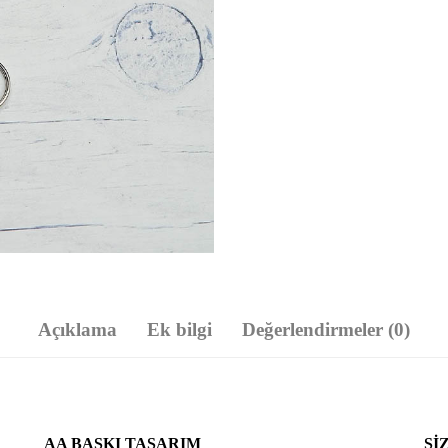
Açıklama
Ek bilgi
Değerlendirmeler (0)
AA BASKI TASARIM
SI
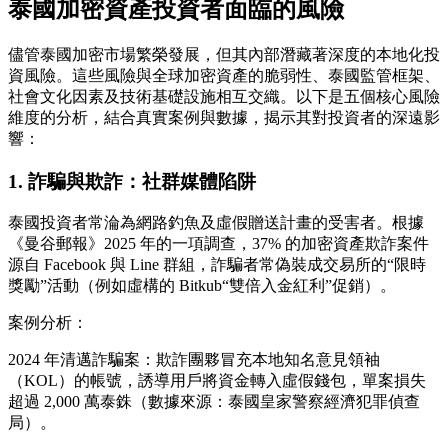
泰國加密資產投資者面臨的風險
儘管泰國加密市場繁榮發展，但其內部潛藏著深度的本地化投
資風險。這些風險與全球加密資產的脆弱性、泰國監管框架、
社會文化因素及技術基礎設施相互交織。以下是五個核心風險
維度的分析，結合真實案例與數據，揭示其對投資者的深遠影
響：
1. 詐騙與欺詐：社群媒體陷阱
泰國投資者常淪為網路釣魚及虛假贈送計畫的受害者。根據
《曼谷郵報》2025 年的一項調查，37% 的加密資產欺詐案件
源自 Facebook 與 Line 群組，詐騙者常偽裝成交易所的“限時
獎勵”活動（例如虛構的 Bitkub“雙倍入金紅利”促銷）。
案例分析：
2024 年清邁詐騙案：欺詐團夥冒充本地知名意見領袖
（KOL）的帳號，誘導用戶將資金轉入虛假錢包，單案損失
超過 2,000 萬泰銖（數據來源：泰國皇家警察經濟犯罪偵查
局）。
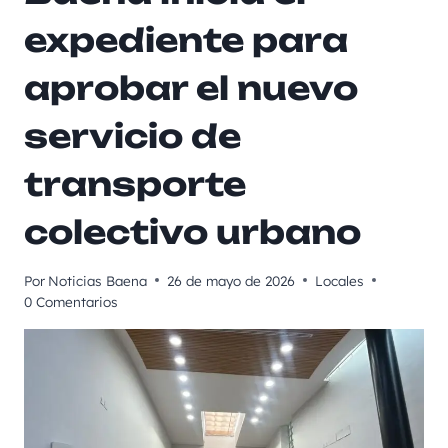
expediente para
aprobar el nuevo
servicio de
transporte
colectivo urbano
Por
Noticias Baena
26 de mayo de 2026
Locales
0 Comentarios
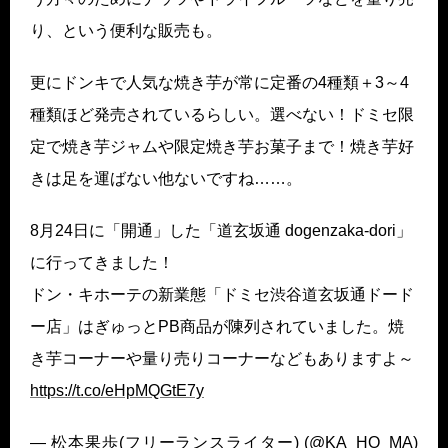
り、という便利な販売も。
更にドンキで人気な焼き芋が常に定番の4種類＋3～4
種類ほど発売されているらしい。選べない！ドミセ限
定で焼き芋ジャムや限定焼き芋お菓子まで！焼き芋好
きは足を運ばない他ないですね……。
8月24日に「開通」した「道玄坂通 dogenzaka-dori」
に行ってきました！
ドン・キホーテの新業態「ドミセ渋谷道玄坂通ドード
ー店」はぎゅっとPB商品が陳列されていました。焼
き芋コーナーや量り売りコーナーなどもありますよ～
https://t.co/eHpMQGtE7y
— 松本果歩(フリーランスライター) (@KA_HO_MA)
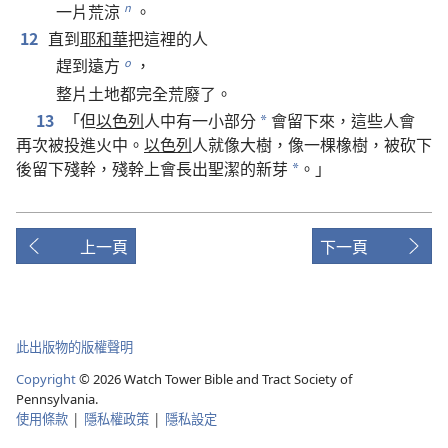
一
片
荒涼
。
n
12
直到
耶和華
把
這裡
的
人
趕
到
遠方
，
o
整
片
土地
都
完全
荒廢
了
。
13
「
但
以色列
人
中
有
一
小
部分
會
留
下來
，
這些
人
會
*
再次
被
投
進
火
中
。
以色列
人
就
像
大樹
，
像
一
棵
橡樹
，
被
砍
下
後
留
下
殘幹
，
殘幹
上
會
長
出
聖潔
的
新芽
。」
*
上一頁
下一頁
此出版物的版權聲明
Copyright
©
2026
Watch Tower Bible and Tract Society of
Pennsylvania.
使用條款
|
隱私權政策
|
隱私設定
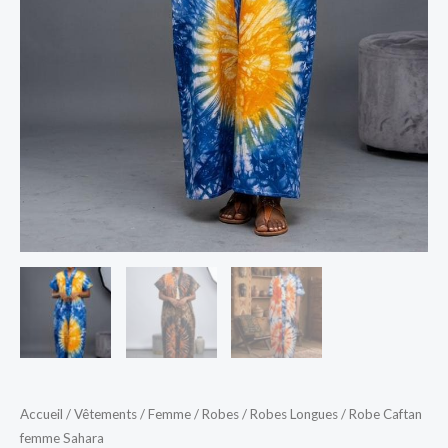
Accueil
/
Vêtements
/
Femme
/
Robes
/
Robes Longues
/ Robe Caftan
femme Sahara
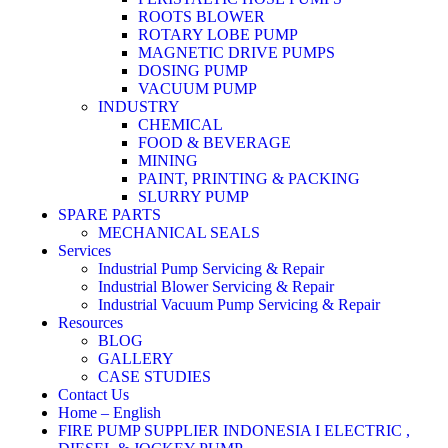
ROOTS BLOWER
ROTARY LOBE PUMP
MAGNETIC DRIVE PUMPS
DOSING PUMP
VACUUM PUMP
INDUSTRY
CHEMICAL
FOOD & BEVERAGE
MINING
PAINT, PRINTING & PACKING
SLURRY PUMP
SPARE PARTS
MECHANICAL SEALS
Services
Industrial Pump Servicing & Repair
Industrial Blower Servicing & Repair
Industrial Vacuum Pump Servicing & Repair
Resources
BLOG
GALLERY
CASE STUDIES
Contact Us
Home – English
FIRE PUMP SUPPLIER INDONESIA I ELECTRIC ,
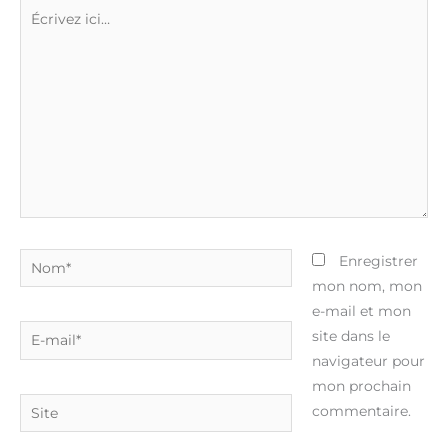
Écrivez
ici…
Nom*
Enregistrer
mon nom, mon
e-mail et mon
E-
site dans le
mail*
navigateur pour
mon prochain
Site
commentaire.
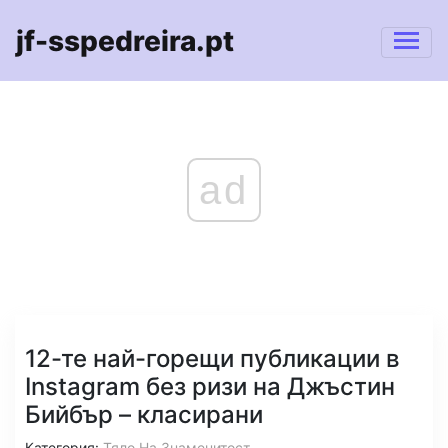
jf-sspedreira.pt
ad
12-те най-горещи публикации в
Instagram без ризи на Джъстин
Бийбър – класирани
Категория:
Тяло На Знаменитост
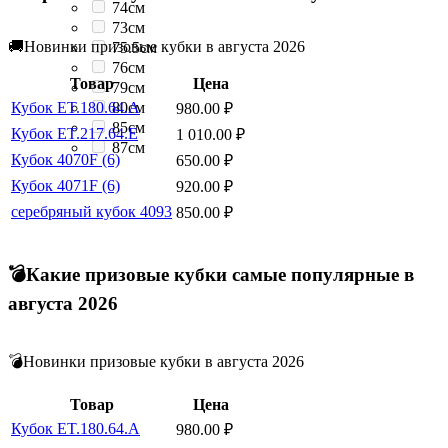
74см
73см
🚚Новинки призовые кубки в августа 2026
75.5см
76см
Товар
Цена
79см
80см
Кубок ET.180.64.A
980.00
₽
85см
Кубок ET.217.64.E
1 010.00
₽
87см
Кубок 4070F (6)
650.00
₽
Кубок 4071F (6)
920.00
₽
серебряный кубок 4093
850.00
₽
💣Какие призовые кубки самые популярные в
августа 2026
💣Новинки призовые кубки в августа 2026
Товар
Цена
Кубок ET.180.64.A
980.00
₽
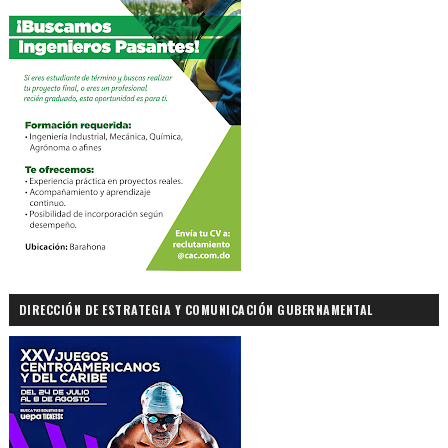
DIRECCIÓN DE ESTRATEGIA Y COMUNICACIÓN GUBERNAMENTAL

..........

Give again exactly the lines running from the beginning of the material above through the line that contains "更にドンキで人気な焼き芋が常に定番の4種類＋3～4", and leave out every picture.

Açıklama
Ek bilgi
Değerlendirmeler (0)
AA BASKI TASARIM
SI
泰國加密資產投資者面臨的風險
儘管泰國加密市場繁榮發展，但其內部潛藏著深度的本地化投
資風險。這些風險與全球加密資產的脆弱性、泰國監管框架、
社會文化因素及技術基礎設施相互交織。以下是五個核心風險
維度的分析，結合真實案例與數據，揭示其對投資者的深遠影
響：
1. 詐騙與欺詐：社群媒體陷阱
泰國投資者常淪為網路釣魚及虛假贈送計畫的受害者。根據
《曼谷郵報》2025 年的一項調查，37% 的加密資產欺詐案件
源自 Facebook 與 Line 群組，詐騙者常偽裝成交易所的“限時
獎勵”活動（例如虛構的 Bitkub“雙倍入金紅利”促銷）。
案例分析：
2024 年清邁詐騙案：欺詐團夥冒充本地知名意見領袖
（KOL）的帳號，誘導用戶將資金轉入虛假錢包，單案損失
超過 2,000 萬泰銖（數據來源：泰國皇家警察經濟犯罪偵查
局）。
expediente para
aprobar el nuevo
servicio de
transporte
colectivo urbano
Por
Noticias Baena
26 de mayo de 2026
Locales
0 Comentarios
り、という便利な販売も。
更にドンキで人気な焼き芋が常に定番の4種類＋3～4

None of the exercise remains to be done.